In the Irish Independent Katy McGuinness seems lukewarm about Frank's on Camden Street, saying it feels "just a little too cool for school". They liked a dish of purple sprouting broccoli, hazelnut, parmesan and anchovies, but pumpkin with kale and curd was "nut hugely flavoursome" with "bland" curd. 'Salsify, walnut, pear' had flavours that were subtle ("perhaps too much"), but they did have a favourite in the form of the "most flavoursome" dish, quail, plum and chanterelles, although they would have liked some bread to mop up the tasty sauce. Not much comment about a dessert of chocolate, banana and peanut, other than that there was "good" ganache, and she wasn't a fan of an onion marmalade-smeared potato farl that came with a piece of 16 month old comté. She gives Frank's 7/10 for food, ambience and value and you can read her review here.
In the Irish Examiner it's another lukewarm-ish review from Leslie Williams of newly opened Cava on Camden Street from The Port House group. Apart from a complaint about the lack of hot padrón peppers, most of it was "as you would expect", with highlights including torreznos (crunchy fried pork belly pieces), morcilla with fried quail's egg, and jamon croquettas (but he does recommend side-stepping the chicken and spinach versions), and the best thing thing they ate were courgettes stuffed with chorizo and cheese in a light batter served in a ciabatta bun. Chorizo in wine was not worth the €8.50 price tag, but pastel de natas for dessert were "excellent", and he calls it "a great addition to this busy restaurant-filled street". (Review not currently online but should be soon here)
In the Sunday Business Post Gillian Nelis ended up at at FX Buckleys in Monkstown after a failed attempt to eat at what sounds like Kerb in Foxrock, blaming the wrong opening hours on their website (now fixed). She says she's still dreaming about the kidneys in a bacon and mushroom sauce, and both a fillet steak and a ribeye on the bone with grilled bone marrow, shallot purée and watercress and were things of "meaty beauty" and "full of flavour". Beef dripping chips and creamed spinach were "top notch", but a chocolate and orange mousse with hazelnut cream for dessert was "terrible" with a "grainy" mousse, "cheap tasting chocolate" and no flavour of orange, but despite the disappointing end they left happy. Read her review here.

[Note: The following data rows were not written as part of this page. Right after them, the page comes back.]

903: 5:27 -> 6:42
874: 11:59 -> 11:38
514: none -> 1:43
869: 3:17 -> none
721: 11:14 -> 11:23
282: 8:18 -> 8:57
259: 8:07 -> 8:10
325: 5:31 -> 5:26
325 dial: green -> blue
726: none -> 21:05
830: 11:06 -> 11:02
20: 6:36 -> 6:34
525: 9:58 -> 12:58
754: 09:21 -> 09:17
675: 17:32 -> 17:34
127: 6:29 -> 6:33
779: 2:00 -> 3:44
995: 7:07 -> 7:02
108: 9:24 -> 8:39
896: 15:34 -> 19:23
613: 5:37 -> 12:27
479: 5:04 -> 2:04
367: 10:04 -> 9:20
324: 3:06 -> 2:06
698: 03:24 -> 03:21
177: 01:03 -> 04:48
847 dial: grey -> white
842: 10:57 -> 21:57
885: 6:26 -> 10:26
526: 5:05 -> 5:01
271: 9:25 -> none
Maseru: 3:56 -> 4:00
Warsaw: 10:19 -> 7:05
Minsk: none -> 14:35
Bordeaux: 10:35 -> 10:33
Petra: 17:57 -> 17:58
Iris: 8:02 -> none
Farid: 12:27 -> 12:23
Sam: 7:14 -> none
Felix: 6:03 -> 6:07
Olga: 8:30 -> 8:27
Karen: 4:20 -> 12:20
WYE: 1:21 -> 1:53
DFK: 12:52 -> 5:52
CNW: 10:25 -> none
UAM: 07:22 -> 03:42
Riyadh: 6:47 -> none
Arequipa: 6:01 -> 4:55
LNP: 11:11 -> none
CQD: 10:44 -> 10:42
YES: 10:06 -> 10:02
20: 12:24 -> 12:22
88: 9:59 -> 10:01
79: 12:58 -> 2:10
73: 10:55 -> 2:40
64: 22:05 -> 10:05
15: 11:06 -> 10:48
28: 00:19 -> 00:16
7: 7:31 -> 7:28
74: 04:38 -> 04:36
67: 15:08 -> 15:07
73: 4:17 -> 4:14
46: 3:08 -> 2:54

Finally in the Sunday Times Niall Toner took a trip outside Dublin to Catalina in the Lough Erne resort in Eniskillen. He was suitably impressed with chef Noel McMeel's obsessive local sourcing, resulting in an eel dish of ecstasy, and in a Sunday Indo style development, the food pictures look like the critics own, rather than the usual polished sort we've come to expect from the ST. Tough times out there... Read his review here.